Now you have the chance.

The idea began in 2000 while teaching a world history class.

As students discussed the Columbian Exchange and other aspects of the food of that time, Dr. Jonathan Reynolds thought, “Well, you could teach an entire class about food.”

Thus began the birth of the honors course, “World Cultures, World Food.”

The fall semester marks the third time this course has been offered.

“Before, it was a freshman course,” Reynolds said. “I found it was too demanding for them, things are better now that it is a junior-level course.”

Reynolds expected more student participation, once the class was moved to a higher level. “I see this class as a way of doing history beyond political history.”

The class consists of 15 students meeting weekly in the Honors House kitchen. Each week a different country or region is chosen.

Reynolds said the class meetings put a lot of responsibility on the students for their own education,

Each week there are different responsibilities and the students are split into pairs. One pair plans the menu, while another shops for the ingredients.

Students present the history behind each geographic region as well as the current events in that area. Of course, there is a cooking team.

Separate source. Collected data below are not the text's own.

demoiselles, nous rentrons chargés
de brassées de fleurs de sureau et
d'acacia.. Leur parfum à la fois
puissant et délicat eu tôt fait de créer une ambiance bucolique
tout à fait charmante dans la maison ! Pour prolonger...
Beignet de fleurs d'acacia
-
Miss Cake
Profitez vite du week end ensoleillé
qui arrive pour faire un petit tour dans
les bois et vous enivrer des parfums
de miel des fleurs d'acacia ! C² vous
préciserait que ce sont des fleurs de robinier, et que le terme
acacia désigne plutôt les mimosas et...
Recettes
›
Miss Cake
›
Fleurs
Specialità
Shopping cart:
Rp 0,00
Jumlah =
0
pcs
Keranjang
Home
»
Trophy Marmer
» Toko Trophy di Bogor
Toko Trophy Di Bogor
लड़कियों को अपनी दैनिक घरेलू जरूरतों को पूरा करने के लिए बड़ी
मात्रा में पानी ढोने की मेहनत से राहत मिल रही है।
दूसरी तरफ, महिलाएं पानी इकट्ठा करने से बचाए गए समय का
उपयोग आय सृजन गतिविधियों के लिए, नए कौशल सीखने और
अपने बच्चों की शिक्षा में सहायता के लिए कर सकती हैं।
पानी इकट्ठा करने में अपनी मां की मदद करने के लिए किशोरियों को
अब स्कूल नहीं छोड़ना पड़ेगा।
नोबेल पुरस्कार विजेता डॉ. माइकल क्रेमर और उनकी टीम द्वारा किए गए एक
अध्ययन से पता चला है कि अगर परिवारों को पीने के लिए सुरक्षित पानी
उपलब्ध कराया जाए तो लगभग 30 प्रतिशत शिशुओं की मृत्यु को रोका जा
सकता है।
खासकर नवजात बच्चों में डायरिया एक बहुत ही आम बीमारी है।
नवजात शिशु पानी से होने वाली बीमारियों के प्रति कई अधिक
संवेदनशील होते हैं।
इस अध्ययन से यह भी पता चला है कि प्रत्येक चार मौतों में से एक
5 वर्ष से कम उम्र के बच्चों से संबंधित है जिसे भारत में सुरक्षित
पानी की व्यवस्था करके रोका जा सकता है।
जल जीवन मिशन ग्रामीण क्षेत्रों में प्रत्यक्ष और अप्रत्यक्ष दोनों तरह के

Students gain a much greater understanding for food when they cook their own food Reynolds said.

Tess Hammons, a sophomore journalism major, took a class with Reynolds last semester and wanted to have him as a professor again.

“He knows so much about everything, and he’s enthusiastic,” she said.

Hammons likes the class because it gives her time to try new foods that she normally wouldn’t have enough time to taste.

” [Students should] take this class if you’re ready to get involved and learn a lot about foods and their role in other countries,” Hammons said.

Lauren Petrzilka, an undeclared sophomore, is also enrolled in the class. She said the idea of eating food and earning credit for it interested her in the class.

“I really like the class because of its style, its not a lecture, everyone is talking and contributing,” Petrzilka said.

After hours of presenting and discussing, the students finally get to enjoy the meal.

The food has varied from mushroom soup to Caribbean rice and beans – a favorite of the class.

Pita bread with rice and white beans and vegetables were on the menu for last Monday night’s class, with Middle Eastern food being the region of choice.

“I want students to have a greater and deeper appreciation for the world history culture and cool recipes,” Reynolds said.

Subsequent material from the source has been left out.